Trn2: 8 NeuronCore-v3 per chip, 1 TB/s chip-to-chip, 2D torus within instance. Trn2 UltraServer: 64 chips, 512 NeuronCore-v3, 6 TB shared HBM, 185 TB/s aggregate, 12.8 Tbps EFAv3. 83.2 PFLOPS FP8 dense per UltraServer.
Trn3: NeuronSwitch-v1 all-to-all fabric, 144 chips per UltraServer, 20.7 TB HBM3e, 362 MXFP8 PFLOPs. Dedicated collective-compute engines run in parallel with core compute — overlapping residual-estimation matvecs with the next Ozaki split.

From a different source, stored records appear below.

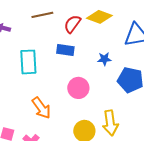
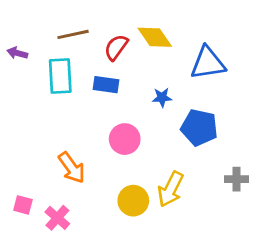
yellow diamond: (99, 17) -> (155, 37), turned 35
cyan rectangle: (28, 62) -> (60, 76), moved
yellow arrow: (110, 123) -> (171, 189), turned 35

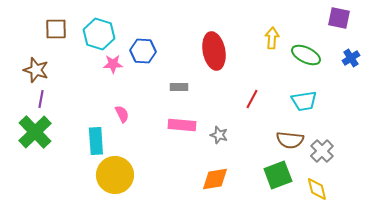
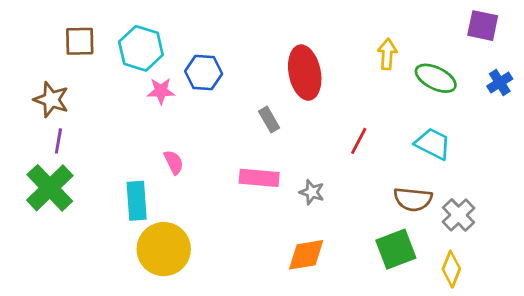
gray rectangle: (179, 87) -> (269, 120), moved, turned 60
cyan trapezoid: (304, 101) -> (433, 144), turned -144
yellow diamond: (317, 189) -> (451, 269), turned 35

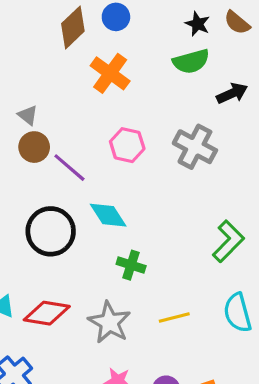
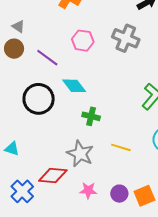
brown circle: (34, 147) -> (14, 49), moved
red diamond: (47, 313) -> (53, 175), moved
yellow line: (174, 318) -> (121, 147), turned 36

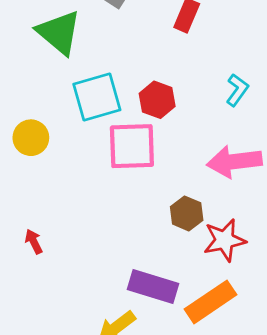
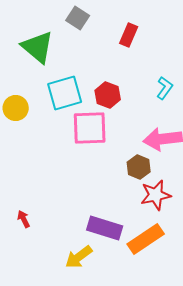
yellow circle: (31, 138) -> (16, 108), moved
brown hexagon: (187, 213) -> (139, 167), moved
red arrow: (34, 242) -> (24, 219), moved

The scale-out topology is embarrassingly parallel for Monte Carlo, randomized NLA (RSVD with independent Gaussian sketches per chip), and ensemble PDE workflows. The trnsci Phase 4 roadmap targets these workloads: sharded tensor abstractions, collective ops, and dispatch glue that makes multi-chip operation transparent from the user's perspective.